Take a look at autoscaling such as you check your app. Load-test it, break it, see what occurs after an incident. In any other case, you’ll discover the boundaries when it hurts most.
Observability doesn’t matter until it solutions questions
Kubernetes has mountains of knowledge. Issues like logs, metrics, traces, occasions, audits, deployment historical past, container restarts, management airplane noise, you title it. The actual problem isn’t amassing data, however really it’s making sense of it. The CNCF and others have greatest practices for logging and telemetry, like centralizing logs and never leaking secrets and techniques.
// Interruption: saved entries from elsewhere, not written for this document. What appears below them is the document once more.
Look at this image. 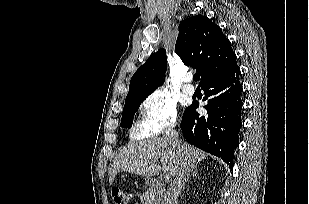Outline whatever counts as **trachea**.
Segmentation results:
<instances>
[{"mask_svg":"<svg viewBox=\"0 0 309 204\" xmlns=\"http://www.w3.org/2000/svg\"><path fill=\"white\" fill-rule=\"evenodd\" d=\"M200 79V75L198 73L194 74V81H198Z\"/></svg>","mask_w":309,"mask_h":204,"instance_id":"trachea-1","label":"trachea"}]
</instances>
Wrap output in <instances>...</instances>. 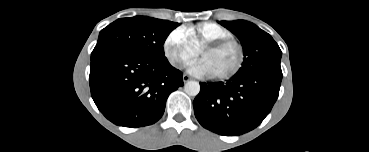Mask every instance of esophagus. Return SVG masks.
Returning <instances> with one entry per match:
<instances>
[{"instance_id": "1", "label": "esophagus", "mask_w": 369, "mask_h": 152, "mask_svg": "<svg viewBox=\"0 0 369 152\" xmlns=\"http://www.w3.org/2000/svg\"><path fill=\"white\" fill-rule=\"evenodd\" d=\"M190 79L191 78L188 75L186 74L183 75V82H188Z\"/></svg>"}]
</instances>
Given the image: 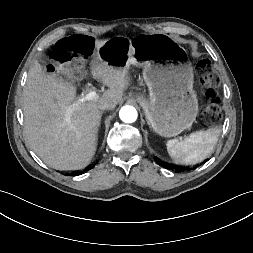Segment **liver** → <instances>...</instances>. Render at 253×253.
<instances>
[{"instance_id": "6515ba94", "label": "liver", "mask_w": 253, "mask_h": 253, "mask_svg": "<svg viewBox=\"0 0 253 253\" xmlns=\"http://www.w3.org/2000/svg\"><path fill=\"white\" fill-rule=\"evenodd\" d=\"M106 41L96 40L98 50ZM92 76L106 85L95 100L76 101V87L46 73L38 61L29 69L23 92L24 133L31 149L48 166L57 170L86 167L97 149L99 104L115 106L130 86L126 70L115 68L96 57L91 62Z\"/></svg>"}]
</instances>
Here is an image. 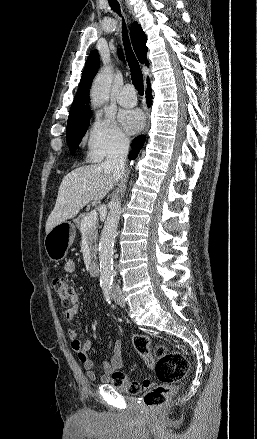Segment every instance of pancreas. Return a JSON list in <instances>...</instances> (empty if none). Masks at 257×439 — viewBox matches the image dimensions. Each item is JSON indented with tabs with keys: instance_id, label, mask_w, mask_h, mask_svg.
I'll return each instance as SVG.
<instances>
[{
	"instance_id": "pancreas-1",
	"label": "pancreas",
	"mask_w": 257,
	"mask_h": 439,
	"mask_svg": "<svg viewBox=\"0 0 257 439\" xmlns=\"http://www.w3.org/2000/svg\"><path fill=\"white\" fill-rule=\"evenodd\" d=\"M88 213H82L77 218H75L73 221L76 224V227L79 230H82V221L86 218ZM97 222H95L90 228L87 229L86 235L88 237V242L90 246V250L92 251V254L95 255L97 250V238H98V232H97ZM95 244V245H94Z\"/></svg>"
}]
</instances>
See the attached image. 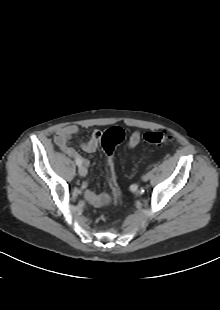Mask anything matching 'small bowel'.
<instances>
[{"label": "small bowel", "instance_id": "obj_1", "mask_svg": "<svg viewBox=\"0 0 220 310\" xmlns=\"http://www.w3.org/2000/svg\"><path fill=\"white\" fill-rule=\"evenodd\" d=\"M79 133V127L76 125H67L59 129L55 135L56 145L69 157L77 159L79 158L84 166L89 165V161L83 158L73 147L70 146V140ZM101 132L94 130L89 139L80 143L81 149L86 153H93L97 150L100 142ZM141 136L138 131L132 132L128 137L127 145L129 148H135L140 142ZM87 188V184H84ZM85 198L89 204L101 207L108 203L109 196L105 193H95L90 190H86Z\"/></svg>", "mask_w": 220, "mask_h": 310}]
</instances>
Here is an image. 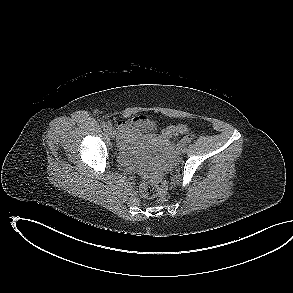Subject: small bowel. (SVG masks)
<instances>
[{
	"label": "small bowel",
	"instance_id": "obj_1",
	"mask_svg": "<svg viewBox=\"0 0 293 293\" xmlns=\"http://www.w3.org/2000/svg\"><path fill=\"white\" fill-rule=\"evenodd\" d=\"M146 118L143 116L136 117L132 119L130 123L128 122H119L117 127L120 132L121 138H125V136L130 132L131 127L138 125L142 122H145Z\"/></svg>",
	"mask_w": 293,
	"mask_h": 293
}]
</instances>
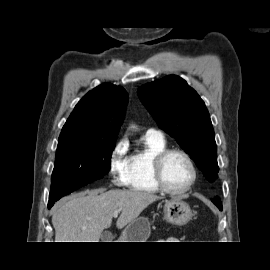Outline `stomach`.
Returning <instances> with one entry per match:
<instances>
[{"label":"stomach","instance_id":"stomach-1","mask_svg":"<svg viewBox=\"0 0 270 270\" xmlns=\"http://www.w3.org/2000/svg\"><path fill=\"white\" fill-rule=\"evenodd\" d=\"M163 218L172 224L182 226L192 218L190 206L179 198L166 200L163 205ZM150 236V222L145 217H138L124 229L123 242H146Z\"/></svg>","mask_w":270,"mask_h":270}]
</instances>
These matter, however on the finish of the day, engineers want solutions, not simply knowledge. When one thing breaks, nobody’s asking, “Is Kubernetes alive?” They need to know what modified. Did one thing roll out? Did a pod crash? Did autoscaling fireplace too late? Was a node unhealthy, a secret rotated, a community coverage too tight, a downstream DB choking?
Observability ought to line up with actual operational questions and never simply ticking bins for logs, or metrics. Dashboards have to match service possession. Alerts have to imply one thing to finish customers. Telemetry ought to hook up with deployments and incidents. Measure how rapidly engineers spot the foundation trigger, not simply that you’ve got the information someplace.